RECORDS FOR PROCESSING
_ _ _ _ _

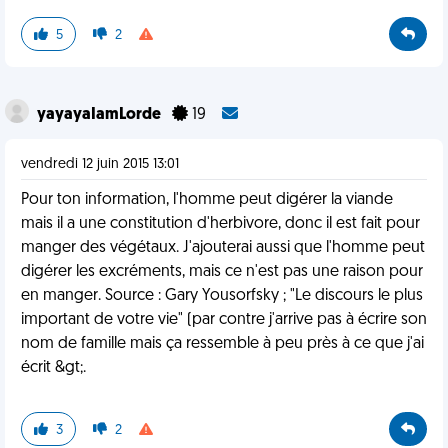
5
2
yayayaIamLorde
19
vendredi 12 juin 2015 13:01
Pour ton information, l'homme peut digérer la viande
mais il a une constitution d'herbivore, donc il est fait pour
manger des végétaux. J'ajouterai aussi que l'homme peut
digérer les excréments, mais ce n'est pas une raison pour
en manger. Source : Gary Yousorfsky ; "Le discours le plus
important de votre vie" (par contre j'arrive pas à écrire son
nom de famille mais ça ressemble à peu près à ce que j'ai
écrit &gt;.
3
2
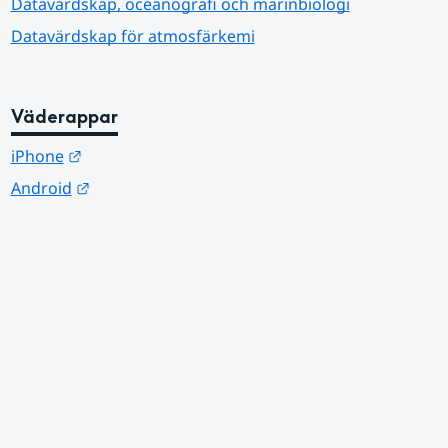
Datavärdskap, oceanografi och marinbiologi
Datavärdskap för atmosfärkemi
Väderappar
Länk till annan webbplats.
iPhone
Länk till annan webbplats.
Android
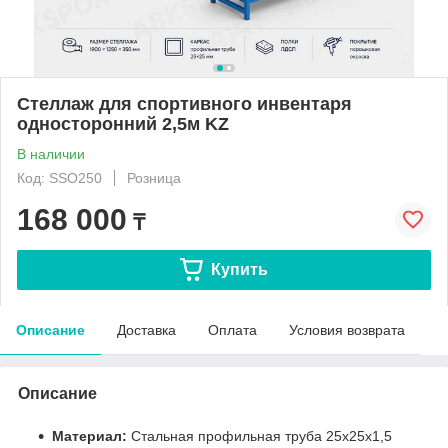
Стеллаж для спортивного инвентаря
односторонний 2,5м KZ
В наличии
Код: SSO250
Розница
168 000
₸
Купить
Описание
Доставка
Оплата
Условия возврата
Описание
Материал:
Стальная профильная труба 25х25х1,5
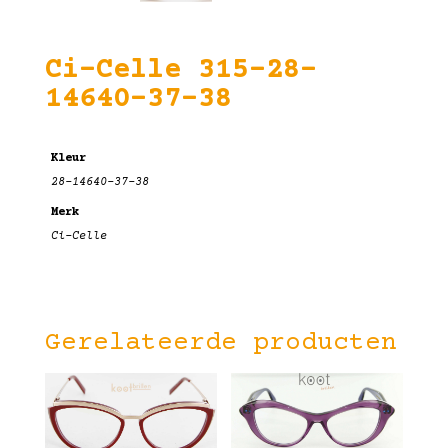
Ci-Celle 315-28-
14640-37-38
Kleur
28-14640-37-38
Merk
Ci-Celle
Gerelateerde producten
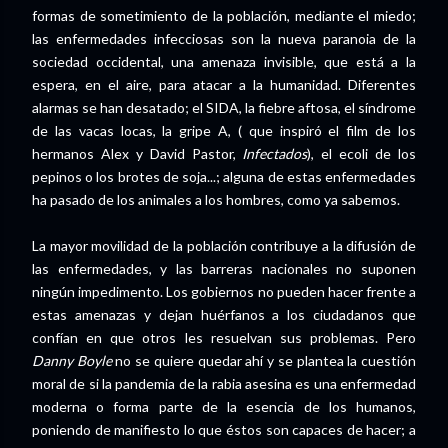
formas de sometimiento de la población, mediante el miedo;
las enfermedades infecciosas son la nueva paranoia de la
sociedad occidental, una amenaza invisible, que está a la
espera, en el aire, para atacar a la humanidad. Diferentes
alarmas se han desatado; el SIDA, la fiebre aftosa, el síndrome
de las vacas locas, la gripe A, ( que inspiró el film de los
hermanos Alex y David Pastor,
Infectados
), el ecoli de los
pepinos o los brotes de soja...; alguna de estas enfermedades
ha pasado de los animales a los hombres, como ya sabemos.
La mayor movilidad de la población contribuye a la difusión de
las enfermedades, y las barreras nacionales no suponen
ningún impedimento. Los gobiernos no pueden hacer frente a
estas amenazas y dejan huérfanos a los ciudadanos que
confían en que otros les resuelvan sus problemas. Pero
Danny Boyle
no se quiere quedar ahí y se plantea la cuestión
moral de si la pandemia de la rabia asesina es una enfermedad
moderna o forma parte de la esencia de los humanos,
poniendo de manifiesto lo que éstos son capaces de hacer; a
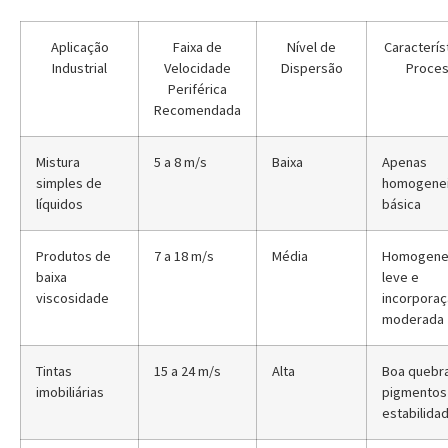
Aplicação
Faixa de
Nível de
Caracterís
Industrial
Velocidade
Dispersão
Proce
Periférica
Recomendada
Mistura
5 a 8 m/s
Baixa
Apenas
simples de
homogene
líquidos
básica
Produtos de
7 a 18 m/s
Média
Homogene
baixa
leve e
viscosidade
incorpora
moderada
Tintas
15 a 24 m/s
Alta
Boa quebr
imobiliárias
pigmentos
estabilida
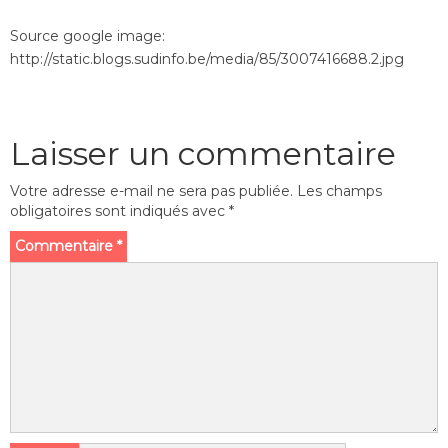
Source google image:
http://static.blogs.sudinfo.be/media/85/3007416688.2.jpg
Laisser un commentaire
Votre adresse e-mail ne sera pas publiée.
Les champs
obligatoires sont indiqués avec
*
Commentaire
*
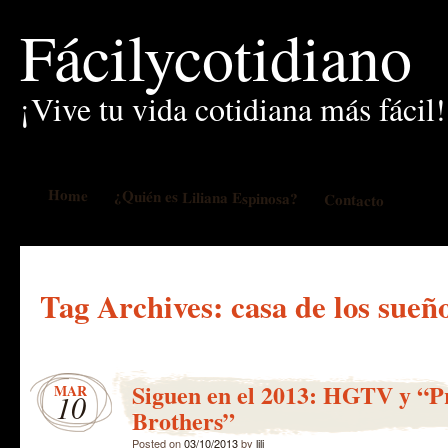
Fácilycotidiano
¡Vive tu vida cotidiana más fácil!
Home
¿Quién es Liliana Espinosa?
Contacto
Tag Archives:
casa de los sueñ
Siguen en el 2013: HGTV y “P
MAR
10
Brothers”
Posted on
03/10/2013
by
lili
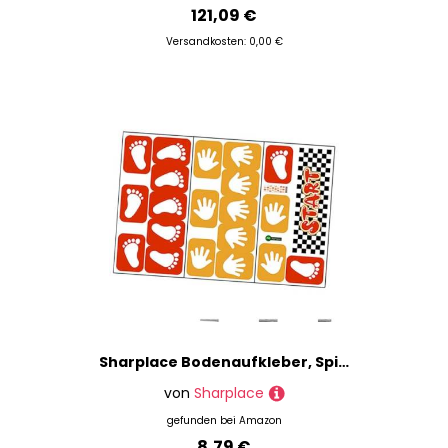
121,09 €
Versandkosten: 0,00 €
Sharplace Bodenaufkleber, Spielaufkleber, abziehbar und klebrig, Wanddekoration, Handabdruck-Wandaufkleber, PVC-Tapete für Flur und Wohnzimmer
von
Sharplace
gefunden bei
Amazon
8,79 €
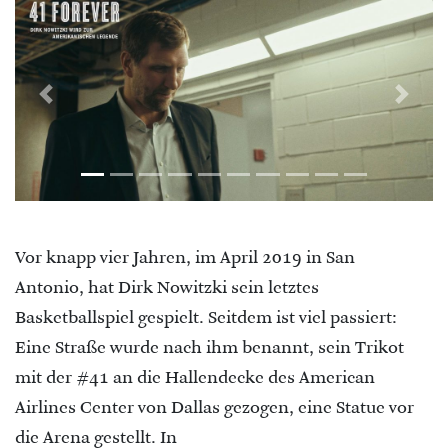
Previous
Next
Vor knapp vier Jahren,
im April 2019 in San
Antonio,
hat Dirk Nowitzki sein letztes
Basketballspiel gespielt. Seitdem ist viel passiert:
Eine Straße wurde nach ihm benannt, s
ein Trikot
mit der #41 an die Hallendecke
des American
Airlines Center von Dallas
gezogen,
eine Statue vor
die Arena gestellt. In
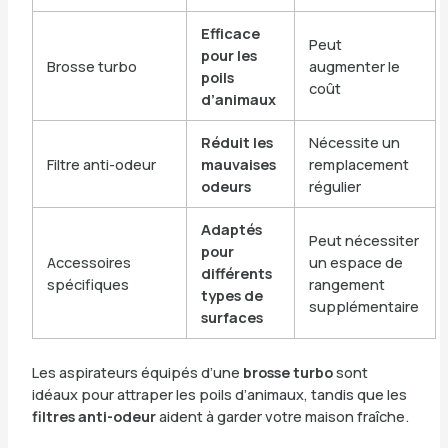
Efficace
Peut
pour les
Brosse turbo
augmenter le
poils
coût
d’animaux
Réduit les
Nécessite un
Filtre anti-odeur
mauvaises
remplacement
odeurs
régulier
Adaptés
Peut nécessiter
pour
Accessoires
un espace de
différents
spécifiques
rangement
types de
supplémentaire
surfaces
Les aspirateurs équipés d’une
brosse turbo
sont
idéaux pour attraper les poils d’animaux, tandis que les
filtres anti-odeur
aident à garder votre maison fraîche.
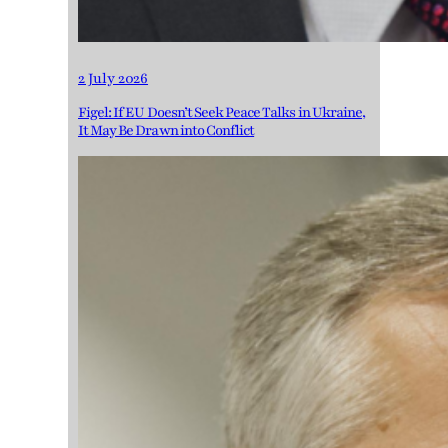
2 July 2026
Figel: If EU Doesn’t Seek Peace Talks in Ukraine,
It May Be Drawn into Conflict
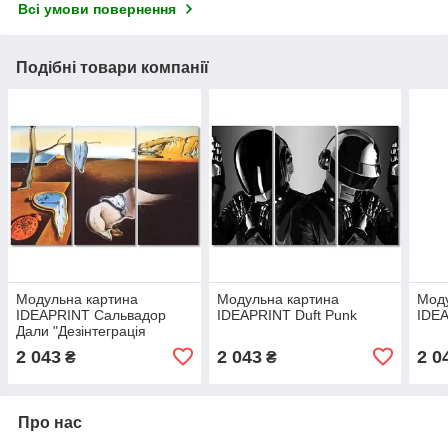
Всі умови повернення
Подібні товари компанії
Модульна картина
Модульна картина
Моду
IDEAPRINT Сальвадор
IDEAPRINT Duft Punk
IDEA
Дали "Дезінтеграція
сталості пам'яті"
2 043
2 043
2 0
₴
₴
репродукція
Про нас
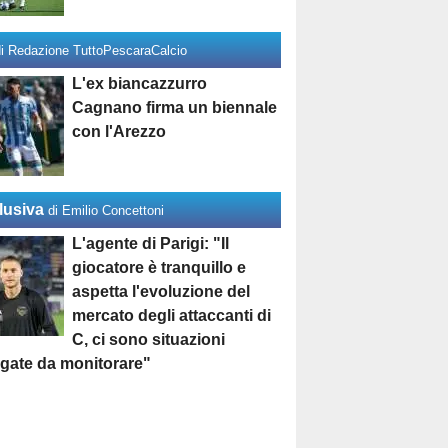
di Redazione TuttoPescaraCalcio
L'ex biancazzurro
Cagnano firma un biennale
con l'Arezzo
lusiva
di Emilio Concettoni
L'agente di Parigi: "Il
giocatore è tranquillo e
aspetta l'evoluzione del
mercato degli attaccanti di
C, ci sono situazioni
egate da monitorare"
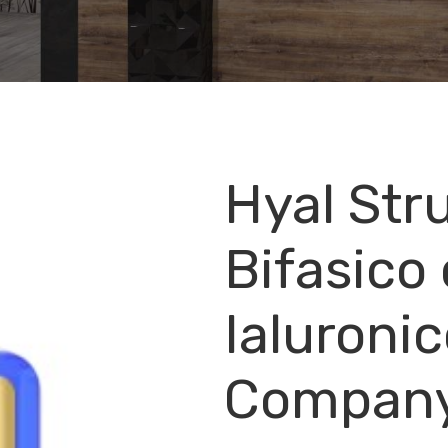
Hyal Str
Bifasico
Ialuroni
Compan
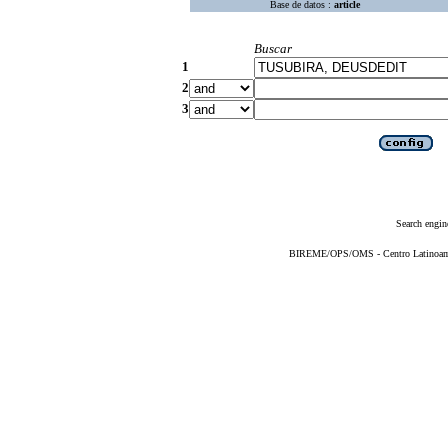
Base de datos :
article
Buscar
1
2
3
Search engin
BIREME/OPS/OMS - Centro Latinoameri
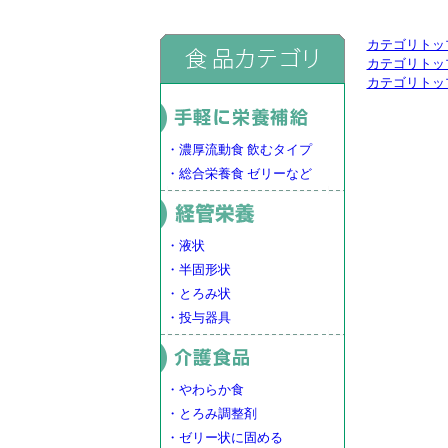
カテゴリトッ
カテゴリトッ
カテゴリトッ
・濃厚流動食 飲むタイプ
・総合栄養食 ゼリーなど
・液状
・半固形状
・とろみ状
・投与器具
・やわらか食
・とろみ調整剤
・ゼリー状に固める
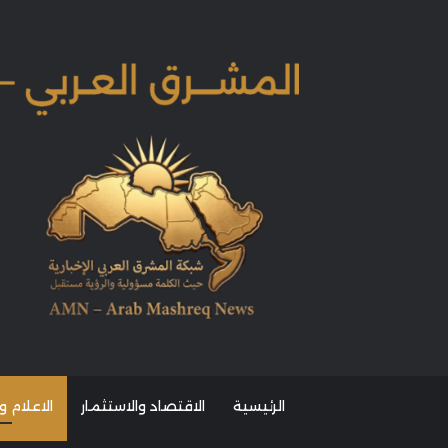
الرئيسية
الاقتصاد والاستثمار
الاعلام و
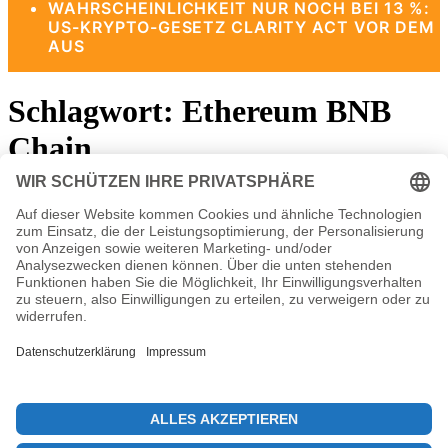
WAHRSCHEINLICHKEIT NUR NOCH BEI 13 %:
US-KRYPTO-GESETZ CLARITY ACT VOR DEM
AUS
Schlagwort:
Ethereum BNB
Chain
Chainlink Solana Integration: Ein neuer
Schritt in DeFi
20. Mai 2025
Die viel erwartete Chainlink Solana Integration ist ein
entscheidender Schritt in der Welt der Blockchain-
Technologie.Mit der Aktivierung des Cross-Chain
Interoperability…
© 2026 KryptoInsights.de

_ _ _ _ _

TASK DETAILS
Restate the material word for word from its first line through the line containing "Gerelateerde producten", both included; the pictures do not belong in it.

SOLUTION TO THIS TASK
5
2
yayayaIamLorde
19
vendredi 12 juin 2015 13:01
Pour ton information, l'homme peut digérer la viande
mais il a une constitution d'herbivore, donc il est fait pour
manger des végétaux. J'ajouterai aussi que l'homme peut
digérer les excréments, mais ce n'est pas une raison pour
en manger. Source : Gary Yousorfsky ; "Le discours le plus
important de votre vie" (par contre j'arrive pas à écrire son
nom de famille mais ça ressemble à peu près à ce que j'ai
écrit &gt;.
3
2
Datavärdskap, oceanografi och marinbiologi
Datavärdskap för atmosfärkemi
Väderappar
Länk till annan webbplats.
iPhone
Länk till annan webbplats.
Android
Стеллаж для спортивного инвентаря
односторонний 2,5м KZ
В наличии
Код: SSO250
Розница
168 000
₸
Купить
Описание
Доставка
Оплата
Условия возврата
Описание
Материал:
Стальная профильная труба 25х25х1,5
Ci-Celle 315-28-
14640-37-38
Kleur
28-14640-37-38
Merk
Ci-Celle
Gerelateerde producten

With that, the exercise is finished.